Après un long suspense, les discussions de paix sur la guerre au Yémen sous l'égide de l'ONU ont finalement échoué samedi à Genève avant même d'avoir débuté, faisant craindre une escalade sur le terrain avec l'appel à la "résistance" lancé par le chef des rebelles houthis.
"Notre choix est celui de la détermination et de la résistance face à l'agression", a déclaré Abdel Malek al-Houthi, selon un discours retransmis samedi soir sur la chaîne de télévision rebelle al-Masirah.

Cet appel est intervenu quelques heures après l'aveu de l'échec des pourparlers à Genève par l'envoyé spécial des Nations unies, Martin Griffiths, qui a déploré que les rebelles Houthis ne se soient pas déplacés.
"Nous ne sommes pas parvenus à faire venir ici (...) la délégation de Sanaa (des rebelles Houthis). Nous n'avons tout simplement pas réussi", a regretté devant la presse le diplomate de nationalité britannique.
"Il est trop tôt pour dire quand se tiendront les prochaines consultations", a dit M. Griffiths, troisième médiateur à se plonger dans le complexe dossier yéménite.



Le ministre yéménite des Affaires étrangères, Khaled Al Yemani, a aussitôt fustigé devant les journalistes l'attitude "totalement irresponsable" des houthis, leur reprochant de "manquer de sérieux sur le chemin vers la paix".

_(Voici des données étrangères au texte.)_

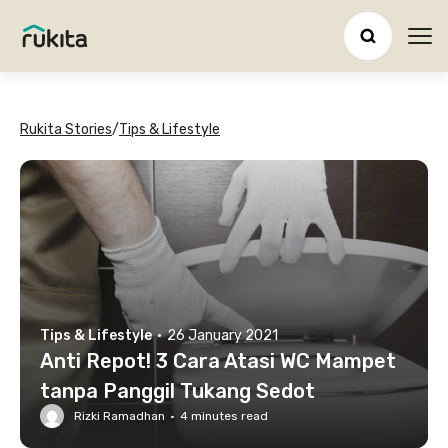
Ope
Rukita Stories
/
Tips & Lifestyle
Tips & Lifestyle
·
26 January 2021
Anti Repot! 3 Cara Atasi WC Mampet
tanpa Panggil Tukang Sedot
Rizki Ramadhan
·
4
minutes read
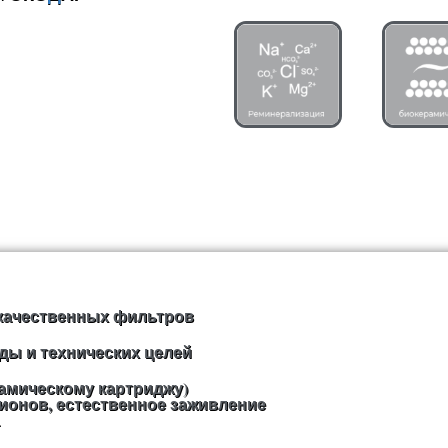
окачественных фильтров
ды и технических целей
рамическому картриджу)
ионов, естественное заживление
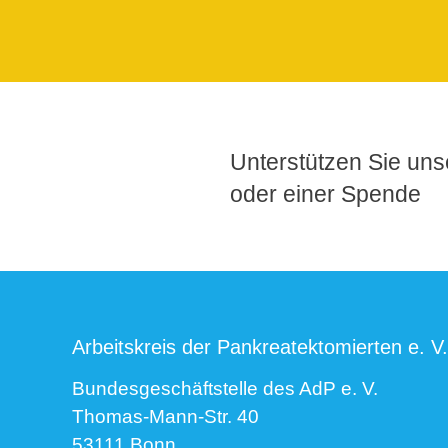
Unterstützen Sie unse
oder einer Spende
Arbeitskreis der Pankreatektomierten e. V.
Bundesgeschäftstelle des AdP e. V.
Thomas-Mann-Str. 40
53111 Bonn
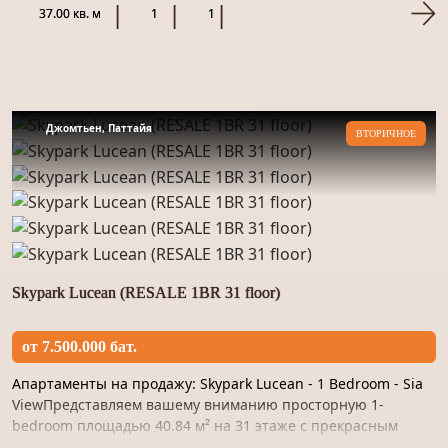
качественным м...
37.00 кв. м
1
1
Джомтьен, Паттайя
ВТОРИЧНОЕ
Skypark Lucean (RESALE 1BR 31 floor)
от 7.500.000 бат.
Апартаменты на продажу: Skypark Lucean - 1 Bedroom - Sia
ViewПредставляем вашему вниманию просторную 1-
bedroom площадью 40.84 м² на 31 этаже с прекрасным
видом на море. Пространство отделано качественным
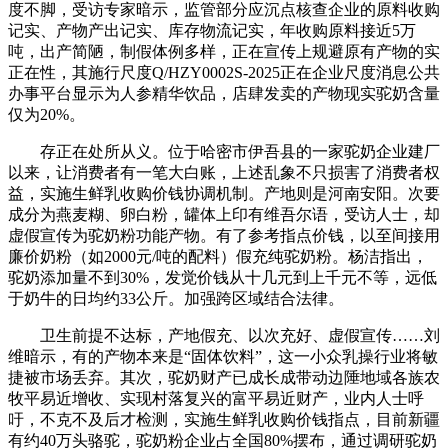
度不脚，受访专家暗示，监管部分应沉点核查企业的原料收购
记实、产物产出记实、库存物流记实，年收购原料接近5万
吨，出产简陋，制假体例多样，正在宣传上规避原有产物的实
正在性，其施行尺度Q/HZY0002S-2025正在企业尺度消息公共
办事平台显示为人参精华饮品，店肆发卖的产物现实驼奶含量
仅为20%。
存正在处所从义。位于哈密市伊吾县的一家驼奶企业建厂
以来，让消费者有一笔大白账，上述乱象不只损害了消费者权
益，实施生鲜乳收购价钱协调机制。产地则是河南安阳。次要
成分为燕麦糊、卵白粉，罐体上印有维吾尔语，受访人士，却
虚假宣传为驼奶粉功能产物。有了参考指点价钱，以至间接用
廉价奶粉（如2000元/吨的配料）假充纯驼奶粉。杨洁指出，
驼奶添加量不到30%，发觉价钱从十几元到上千元不等，远低
于奶牛的日均约33公斤。加强跨区域结合法律。
卫生前提不达标，产地假充、以次充好、虚假宣传……刘
维暗示，有的产物本来是“固体饮料”，这一小众乳操行业将敏
捷被市场丢弃。其次，驼奶财产已成长成带动边陲地域各族农
牧平易近增收、实现村落复兴的富平易近财产，业内人士呼
吁，不克不及后才检测，实施生鲜乳收购价钱指点，目前新疆
有约40万头骆驼，驼奶粉企业占全国80%摆布，通过调研驼奶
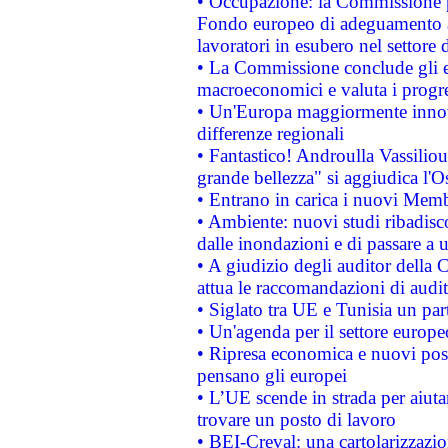
• Occupazione: la Commissione pr
Fondo europeo di adeguamento al
lavoratori in esubero nel settore d
• La Commissione conclude gli es
macroeconomici e valuta i progre
• Un'Europa maggiormente innova
differenze regionali
• Fantastico! Androulla Vassilio
grande bellezza" si aggiudica l'O
• Entrano in carica i nuovi Memb
• Ambiente: nuovi studi ribadisco
dalle inondazioni e di passare a u
• A giudizio degli auditor della
attua le raccomandazioni di aud
• Siglato tra UE e Tunisia un part
• Un'agenda per il settore europe
• Ripresa economica e nuovi post
pensano gli europei
• L’UE scende in strada per aiutar
trovare un posto di lavoro
• BEI-Creval: una cartolarizzazio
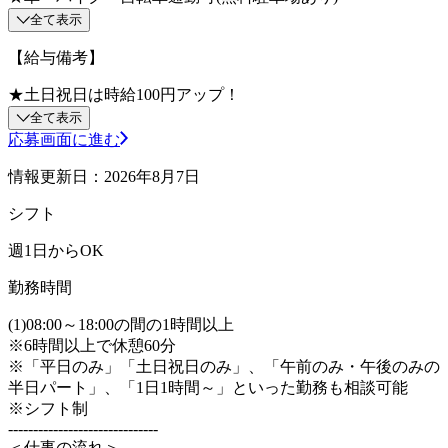
全て表示
【給与備考】
★土日祝日は時給100円アップ！
全て表示
応募画面に進む
情報更新日：2026年8月7日
シフト
週1日からOK
勤務時間
(1)08:00～18:00の間の1時間以上
※6時間以上で休憩60分
※「平日のみ」「土日祝日のみ」、「午前のみ・午後のみの
半日パート」、「1日1時間～」といった勤務も相談可能
※シフト制
------------------------------
＜仕事の流れ＞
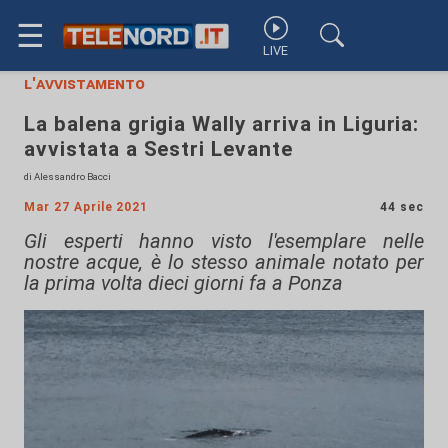
☰
LIVE
l'avvistamento
La balena grigia Wally arriva in Liguria:
avvistata a Sestri Levante
di Alessandro Bacci
Mar 27 Aprile 2021
44 sec
Gli esperti hanno visto l'esemplare nelle
nostre acque, è lo stesso animale notato per
la prima volta dieci giorni fa a Ponza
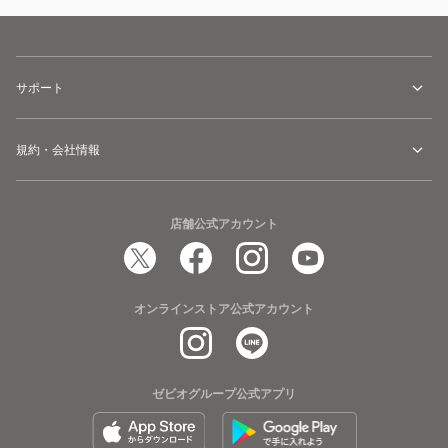
サポート
規約・会社情報
店舗公式アカウント
オンラインストア公式アカウント
ゼビオグループ公式アプリ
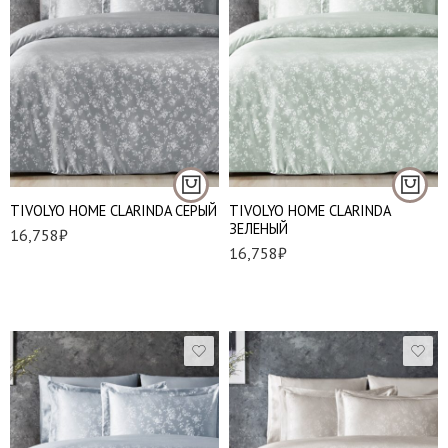
Евро стандарт
Евро стандарт
TIVOLYO HOME CLARINDA СЕРЫЙ
TIVOLYO HOME CLARINDA
ЗЕЛЕНЫЙ
16,758
₽
16,758
₽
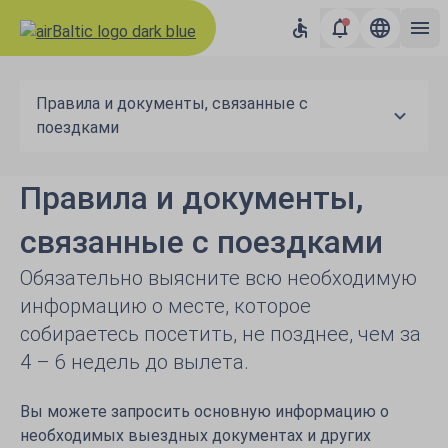
Правила и документы, связанные с
поездками
Правила и документы,
связанные с поездками
Обязательно выясните всю необходимую
информацию о месте, которое
собираетесь посетить, не позднее, чем за
4 – 6 недель до вылета.
Вы можете запросить основную информацию о
необходимых выездных документах и других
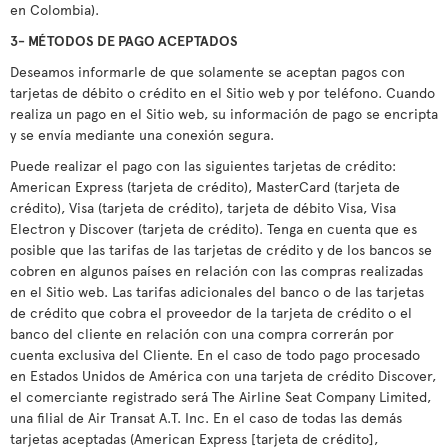
en Colombia).
3- MÉTODOS DE PAGO ACEPTADOS
Deseamos informarle de que solamente se aceptan pagos con
tarjetas de débito o crédito en el Sitio web y por teléfono. Cuando
realiza un pago en el Sitio web, su información de pago se encripta
y se envía mediante una conexión segura.
Puede realizar el pago con las siguientes tarjetas de crédito:
American Express (tarjeta de crédito), MasterCard (tarjeta de
crédito), Visa (tarjeta de crédito), tarjeta de débito Visa, Visa
Electron y Discover (tarjeta de crédito). Tenga en cuenta que es
posible que las tarifas de las tarjetas de crédito y de los bancos se
cobren en algunos países en relación con las compras realizadas
en el Sitio web. Las tarifas adicionales del banco o de las tarjetas
de crédito que cobra el proveedor de la tarjeta de crédito o el
banco del cliente en relación con una compra correrán por
cuenta exclusiva del Cliente. En el caso de todo pago procesado
en Estados Unidos de América con una tarjeta de crédito Discover,
el comerciante registrado será The Airline Seat Company Limited,
una filial de Air Transat A.T. Inc. En el caso de todas las demás
tarjetas aceptadas (American Express [tarjeta de crédito],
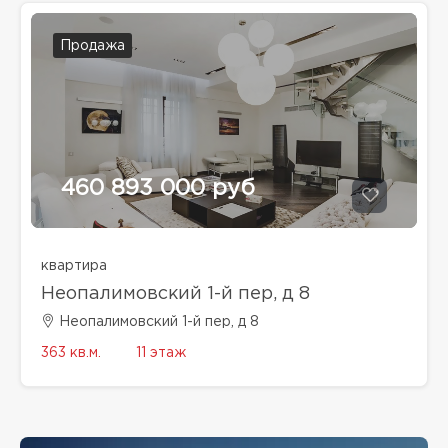
Продажа
460 893 000 руб
квартира
Неопалимовский 1-й пер, д 8
Неопалимовский 1-й пер, д 8
363 кв.м.
11 этаж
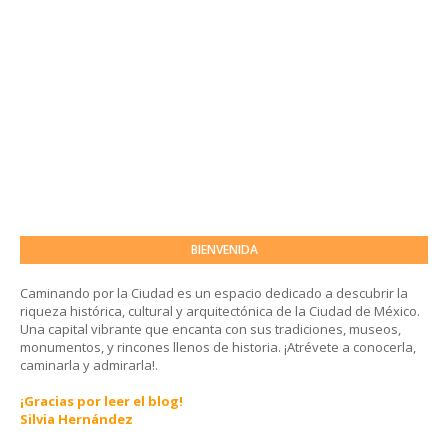
BIENVENIDA
Caminando por la Ciudad es un espacio dedicado a descubrir la
riqueza histórica, cultural y arquitectónica de la Ciudad de México.
Una capital vibrante que encanta con sus tradiciones, museos,
monumentos, y rincones llenos de historia. ¡Atrévete a conocerla,
caminarla y admirarla!.
¡Gracias por leer el blog!
Silvia Hernández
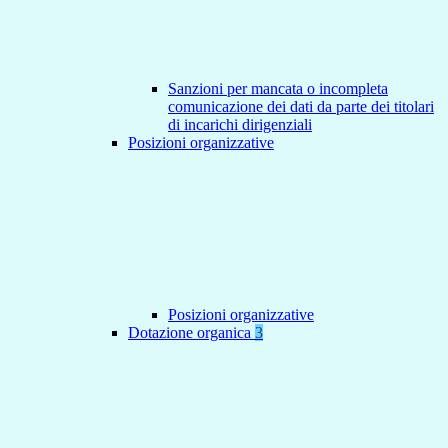
Sanzioni per mancata o incompleta
comunicazione dei dati da parte dei titolari
di incarichi dirigenziali
Posizioni organizzative
Posizioni organizzative
Dotazione organica
3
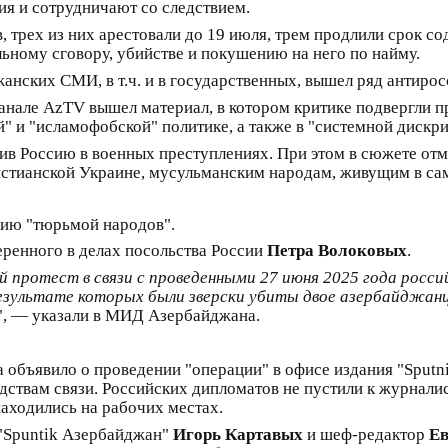
я и сотрудничают со следствием.
, трех из них арестовали до 19 июля, трем продлили срок с
льному сговору, убийстве и покушению на него по найму.
анских СМИ, в т.ч. и в государственных, вышел ряд антирос
анале AzTV вышел материал, в котором критике подвергли 
" и "исламофобской" политике, а также в "системной дискр
в Россию в военных преступлениях. При этом в сюжете отме
стианской Украине, мусульманским народам, живущим в са
ию "тюрьмой народов".
ренного в делах посольства России
Петра Волоковых
.
протест в связи с проведенными 27 июня 2025 года росси
езультате которых были зверски убиты двое азербайджанце
", — указали в МИД Азербайджана.
 объявило о проведении "операции" в офисе издания "Sput
едствам связи. Российских дипломатов не пустили к журнали
находились на рабочих местах.
 "Spuntik Азербайджан"
Игорь Картавых
и шеф-редактор
Ев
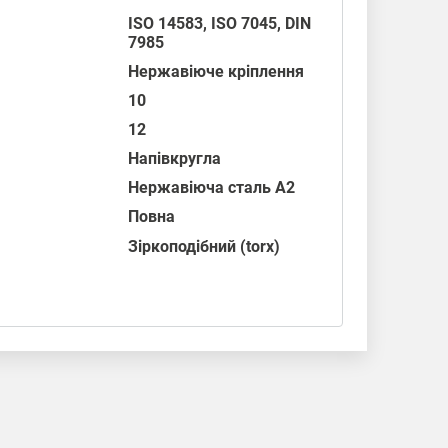
ISO 14583
,
ISO 7045
,
DIN
7985
Нержавіюче кріплення
10
12
Напівкругла
Нержавіюча сталь А2
Повна
Зіркоподібний (torx)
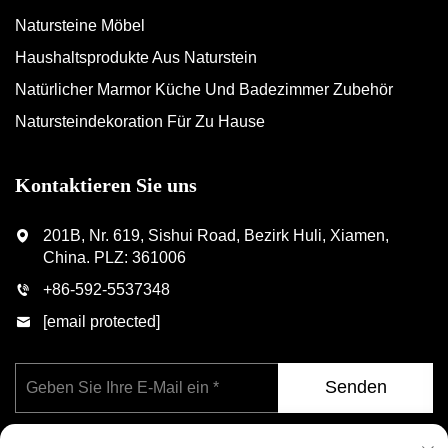
Natursteine Möbel
Haushaltsprodukte Aus Naturstein
Natürlicher Marmor Küche Und Badezimmer Zubehör
Natursteindekoration Für Zu Hause
Kontaktieren Sie uns
201B, Nr. 619, Sishui Road, Bezirk Huli, Xiamen,
China. PLZ: 361006
+86-592-5537348
[email protected]
Senden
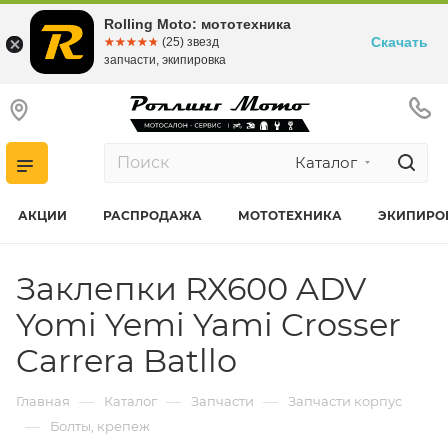
Rolling Moto: мототехника
Скачать
☆☆☆☆☆
★★★★★
(25) звезд
запчасти, экипировка
Каталог
АКЦИИ
РАСПРОДАЖА
МОТОТЕХНИКА
ЭКИПИРО
Заклепки RX600 ADV
Yomi Yemi Yami Crosser
Carrera Batllo
—
—
—
Главная
Каталог
Запчасти
Запчасти корпус
—
Болты, крепеж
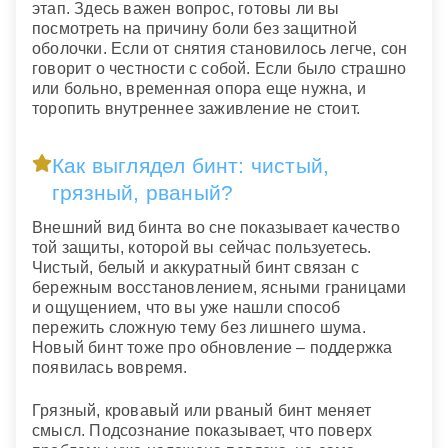
этап. Здесь важен вопрос, готовы ли вы
посмотреть на причину боли без защитной
оболочки. Если от снятия становилось легче, сон
говорит о честности с собой. Если было страшно
или больно, временная опора еще нужна, и
торопить внутреннее заживление не стоит.
Как выглядел бинт: чистый,
грязный, рваный?
Внешний вид бинта во сне показывает качество
той защиты, которой вы сейчас пользуетесь.
Чистый, белый и аккуратный бинт связан с
бережным восстановлением, ясными границами
и ощущением, что вы уже нашли способ
пережить сложную тему без лишнего шума.
Новый бинт тоже про обновление – поддержка
появилась вовремя.
Грязный, кровавый или рваный бинт меняет
смысл. Подсознание показывает, что поверх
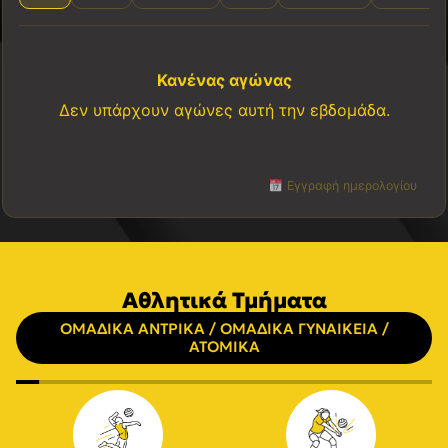
Κανένας αγώνας
Δεν υπάρχουν αγώνες αυτή την εβδομάδα.
Εγγραφή ημερολογίου
Αθλητικά Τμήματα
ΟΜΑΔΙΚΑ ΑΝΤΡΙΚΑ / ΟΜΑΔΙΚΑ ΓΥΝΑΙΚΕΙΑ /
ΑΤΟΜΙΚΑ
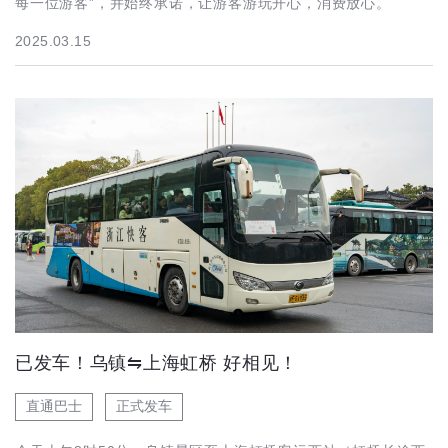
每一位游客”，并始终承诺，让游客游玩开心，消费放心。
2025.03.15
已发车！乌镇⇋上海虹桥 好相见！
直通巴士
正式发车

Mais le ministre s'est montré aussi sévère envers l'envoyé spécial de l'ONU, "qui excuse l'absence" des rebelles. "Le manque de pression (sur les houthis) les a encouragés (...) à considérer avec dédain les efforts déployés".
"Nous sommes mécontents des propos (...) de M. Griffiths mais nous soutenons totalement ses efforts et nous continuerons de le faire", a poursuivi Khaled Al Yemani.
Invitant les Yéménites "à se rendre aujourd'hui sur tous les fronts", Abdel Malek al-Houthi a appelé ses partisans à renforcer "la défense, la sécurité" et à "recruter (...) des volontaires sur le terrain".
Il a aussi aussi défendu la décision de la délégation yéménite de ne pas se rendre à Genève.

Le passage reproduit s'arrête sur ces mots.